--- START ---

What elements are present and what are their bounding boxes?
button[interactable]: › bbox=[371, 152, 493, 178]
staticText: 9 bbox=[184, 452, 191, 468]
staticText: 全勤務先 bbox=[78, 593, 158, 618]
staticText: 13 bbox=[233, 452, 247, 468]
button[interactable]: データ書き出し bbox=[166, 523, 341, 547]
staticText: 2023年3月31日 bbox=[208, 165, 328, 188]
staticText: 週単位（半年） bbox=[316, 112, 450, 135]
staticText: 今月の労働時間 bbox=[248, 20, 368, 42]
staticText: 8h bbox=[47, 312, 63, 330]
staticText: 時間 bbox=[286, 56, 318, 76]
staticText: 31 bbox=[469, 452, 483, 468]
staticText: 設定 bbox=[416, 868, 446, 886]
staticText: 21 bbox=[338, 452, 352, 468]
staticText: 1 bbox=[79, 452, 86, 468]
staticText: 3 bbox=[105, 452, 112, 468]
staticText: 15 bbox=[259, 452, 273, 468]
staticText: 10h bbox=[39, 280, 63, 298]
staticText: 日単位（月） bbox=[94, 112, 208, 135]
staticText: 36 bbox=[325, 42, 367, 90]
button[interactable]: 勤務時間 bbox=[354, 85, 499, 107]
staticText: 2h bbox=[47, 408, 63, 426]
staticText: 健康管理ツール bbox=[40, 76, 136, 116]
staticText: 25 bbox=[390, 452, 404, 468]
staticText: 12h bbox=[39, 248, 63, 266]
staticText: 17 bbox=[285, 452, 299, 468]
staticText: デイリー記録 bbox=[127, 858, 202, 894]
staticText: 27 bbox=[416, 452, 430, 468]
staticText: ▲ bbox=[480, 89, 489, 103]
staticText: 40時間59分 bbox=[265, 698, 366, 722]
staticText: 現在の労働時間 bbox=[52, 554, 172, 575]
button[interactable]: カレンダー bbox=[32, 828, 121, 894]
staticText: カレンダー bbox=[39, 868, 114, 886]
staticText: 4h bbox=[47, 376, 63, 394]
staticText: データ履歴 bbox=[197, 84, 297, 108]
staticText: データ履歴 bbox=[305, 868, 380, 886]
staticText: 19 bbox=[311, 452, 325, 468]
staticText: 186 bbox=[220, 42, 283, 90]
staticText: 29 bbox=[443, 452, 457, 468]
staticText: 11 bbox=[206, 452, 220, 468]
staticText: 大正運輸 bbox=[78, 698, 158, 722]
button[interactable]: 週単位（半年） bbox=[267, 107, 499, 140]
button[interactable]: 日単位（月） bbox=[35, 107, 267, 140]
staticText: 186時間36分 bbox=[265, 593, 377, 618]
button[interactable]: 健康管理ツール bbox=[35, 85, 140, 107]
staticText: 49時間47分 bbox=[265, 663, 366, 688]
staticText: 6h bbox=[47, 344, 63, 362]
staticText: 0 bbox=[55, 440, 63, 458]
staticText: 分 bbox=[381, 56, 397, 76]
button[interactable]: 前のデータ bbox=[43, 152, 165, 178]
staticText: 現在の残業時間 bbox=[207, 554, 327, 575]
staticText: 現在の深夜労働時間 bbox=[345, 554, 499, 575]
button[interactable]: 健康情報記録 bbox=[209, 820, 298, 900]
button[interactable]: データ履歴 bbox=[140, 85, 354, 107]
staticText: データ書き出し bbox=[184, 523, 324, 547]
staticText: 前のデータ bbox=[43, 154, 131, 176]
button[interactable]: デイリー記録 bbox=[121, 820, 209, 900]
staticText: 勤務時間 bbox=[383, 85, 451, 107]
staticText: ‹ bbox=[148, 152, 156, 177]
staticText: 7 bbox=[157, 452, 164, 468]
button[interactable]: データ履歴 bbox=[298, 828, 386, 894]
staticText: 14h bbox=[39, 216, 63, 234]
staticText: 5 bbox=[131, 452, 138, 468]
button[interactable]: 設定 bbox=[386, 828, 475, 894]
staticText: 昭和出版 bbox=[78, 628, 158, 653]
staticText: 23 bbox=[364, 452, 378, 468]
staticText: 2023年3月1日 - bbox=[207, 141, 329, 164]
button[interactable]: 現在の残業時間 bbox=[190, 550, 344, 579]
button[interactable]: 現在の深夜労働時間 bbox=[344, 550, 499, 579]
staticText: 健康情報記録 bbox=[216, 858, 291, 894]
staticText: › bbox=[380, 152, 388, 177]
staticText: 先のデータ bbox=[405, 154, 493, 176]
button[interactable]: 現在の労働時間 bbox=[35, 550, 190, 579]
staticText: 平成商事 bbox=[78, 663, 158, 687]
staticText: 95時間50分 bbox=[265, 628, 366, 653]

--- END ---

Work task: Please count the lines in the material above where the word "データ履歴" occurs, and give only the number.

Answer area: 4